1. Os embargos declaratórios não se prestam ao reexame do julgado, mas sim para sanar ambiguidade, obscuridade, contradição ou omissão nele porventura existentes, mesmo para fins de prequestionamento.
2. Recurso que se rejeita ante a ausência dos requisitos do art. 619, CPP.
DECISÃO: “Acordam os componentes da 2ª Câmara Especializada Criminal do Tribunal de Justiça do Estado do Piauí, à unanimidade, rejeitar os embargos de declaração tendo em vista que o acórdão não padece de nenhum dos vícios elencados no art. 619, CPP, sendo, pois inviável o seu manejo ainda que para fins de prequestionamento, na forma do voto do Relator.”
RELATÓRIO
Trata-se de Embargos de Declaração, com efeitos infringentes, opostos pelo Ministério Público do Estado do Piauí ao acórdão (ID 132102863, fls. 01/07), que deu parcial provimento à Apelação Criminal versada nestes autos, para decotar a circunstância da culpabilidade e aplicar a causa de diminuição do tráfico privilegiado, fixando a pena em 1 (um) ano e 6 (seis) meses de reclusão e (150) cento e cinquenta dias-multa, na proporção de 1/30 do salário-mínimo vigente à época dos fatos, substituindo-a por duas penas restritivas de direitos a serem definidas oportunamente pelo juízo da execução, nos termos do art. 44, § 2º do Código Penal – cuja ementa é a seguinte:
EMENTA: DIREITO PENAL. PROCESSO PENAL. TRÁFICO DE DROGAS. DOSIMETRIA. CAUSA DE DIMINUIÇÃO. TRÁFICO PRIVILEGIADO. EXCLUSÃO DA PENA DE MULTA. IMPOSSIBILIDADE.RECURSO CONHECIDO E PROVIDO EM PARTE.
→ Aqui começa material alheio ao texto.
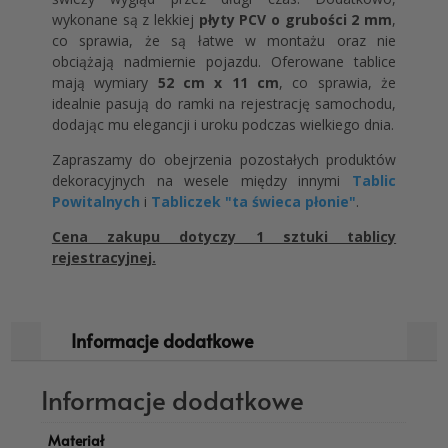
wykonane są z lekkiej
płyty PCV o grubości 2 mm
,
co sprawia, że są łatwe w montażu oraz nie
obciążają nadmiernie pojazdu. Oferowane tablice
mają wymiary
52 cm x 11 cm
, co sprawia, że
idealnie pasują do ramki na rejestrację samochodu,
dodając mu elegancji i uroku podczas wielkiego dnia.
Zapraszamy do obejrzenia pozostałych produktów
dekoracyjnych na wesele między innymi
Tablic
Powitalnych
i
Tabliczek "ta świeca płonie"
.
Cena zakupu dotyczy 1 sztuki tablicy
rejestracyjnej.
Informacje dodatkowe
Informacje dodatkowe
Materiał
1.A circunstância judicial da culpabilidade, foi valorada negativamente de forma vaga e subjetiva, sob o argumento de que o apelante seria o responsável pelo uso de drogas no Município, o que carece de comprovação e não se presta para a exasperação da pena.
2. O juízo a quo não apresentou nenhuma fundamentação idônea para o afastamento da causa de diminuição do tráfico privilegiado, visto que o apelante é réu primário e não há que se cogitar a dedicação a atividades criminosas, pois não constam nos autos provas de tal fato ou de que possui antecedentes criminais.
3. A multa no delito pelo qual a apelante foi denunciado e condenado é parte integrante do tipo penal, ou seja, a norma penal prevê a aplicação cumulativa com pena privativa de liberdade, portanto, sendo indispensável seu arbitramento, independentemente da situação financeira do condenado.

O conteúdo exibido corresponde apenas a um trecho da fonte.